East Lake, another natural lake in a caldera, was our next stop. We ate at the Blue Duck Grill in the East Lake Resort—the last stop on the road. It is truly a last stop with no Wi-Fi nor cellular service, but it has provided a relaxing vacation for families since 1915.
On our way out of the Newberry National Volcanic Monument, we visited the 700-acre Black Obsidian flow which is an overwhelming 17 stories tall. The obsidian is razor sharp in some areas, so caution is recommended.
The next part of our drive, to Crater Lake, was one of the strangest. The road was the straightest road since driving to Lubbock, Texas—but not as flat. As we neared Crater Lake, the smoke thickened. Burned trees lined the right of the roadway while, to the left, trees were green and showed no signs of the fire’s devastation.
We crossed a pumice desert as the smoke from nearby fires grazed the earth’s surface. Eerily we were the only car for many miles. It looked like the Great Smoky Mountains, but this smoke was real. Smoke obscured the view of lake at the first overlook and our eyes burned from the smoke. Shoulderless, narrow, winding roads continued upwards. We felt certain that a wrong turn would send our car careening down hundreds of feet, although after the first hundred the distance would cease to matter to us.

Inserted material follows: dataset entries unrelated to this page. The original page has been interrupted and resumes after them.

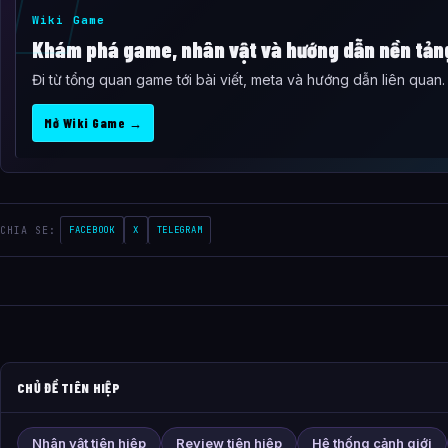
Wiki Game
Khám phá game, nhân vật và hướng dẫn nền tản
Đi từ tổng quan game tới bài viết, meta và hướng dẫn liên quan.
Mở Wiki Game →
CHIA SE:
FACEBOOK
X
TELEGRAM
CHỦ ĐỀ TIÊN HIỆP
Nhân vật tiên hiệp
Review tiên hiệp
Hệ thống cảnh giới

Thankfully, we arrived safely at Crater Lake Lodge with deer greeting us as we entered the area. We settled in quickly, then looked for dinner options. (We were travelling in September. Check the Crater Lake Lodge website to see if they are open when you visit.) We wanted pizza, but the 15-minute drive there and 15 minutes back on the treacherous roads discouraged us. Instead, we stayed in the lodge and enjoyed a delicious dinner with excellent service. We walked around the lodge, visited the small museum, and enjoyed the smoke-obscured views.

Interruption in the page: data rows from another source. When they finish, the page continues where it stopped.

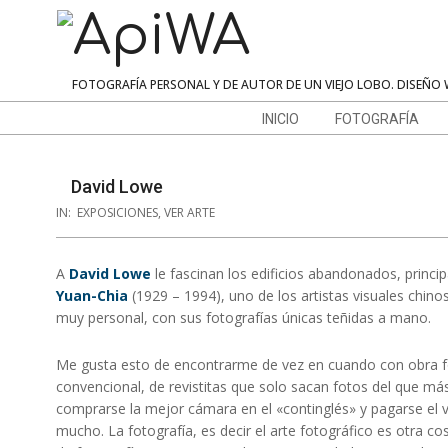
Skip
to
content
ApiWA
FOTOGRAFÍA PERSONAL Y DE AUTOR DE UN VIEJO LOBO. DISEÑO 
Navigation
INICIO
FOTOGRAFÍA
Menu
David Lowe
IN:
EXPOSICIONES
,
VER ARTE
A
David Lowe
le fascinan los edificios abandonados, princip
Yuan-Chia
(1929 – 1994), uno de los artistas visuales chin
muy personal, con sus fotografías únicas teñidas a mano.
Me gusta esto de encontrarme de vez en cuando con obra fo
convencional, de revistitas que solo sacan fotos del que más
comprarse la mejor cámara en el «continglés» y pagarse el 
mucho. La fotografía, es decir el arte fotográfico es otra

Crater Lake Lodge, built in 1915, is on the very edge of the caldera. The historic lodge is only open in certain times of the year and has limited space, so make reservations far in advance. There is no air conditioning, but we were cool enough with the windows open. We were struck by the irony that the rooms are smoke-free, but with the windows open smoke from the wildfire filled the room.
We made our way down early for the included breakfast and to watch the sunrise across the crater. A deep silence surrounded us as we waited and watched for the break of day from the chairs on the long porch. Dawn broke to a clear morning and the sight of crystal-clear water at our feet. The same smoke that obscured our vision the day before ensured that the sun reflected majestically vibrant shades of red, yellow and orange.
What a difference a day makes! The sparkling sun highlighted the crystal blue water of Crater Lake, the deepest lake in the United States at 1,949 feet. The large body of water contains two islands that can often be seen reflected in the water. We were amazed as we gazed on the beauty of the lake before we packed up and took the south entrance, or exit in this case, to leave the area.
he chosen path took us through the tip of California and through the redwood forest before heading north on the 101 to Brookings, Oregon, where our exploration of the Oregon coast began.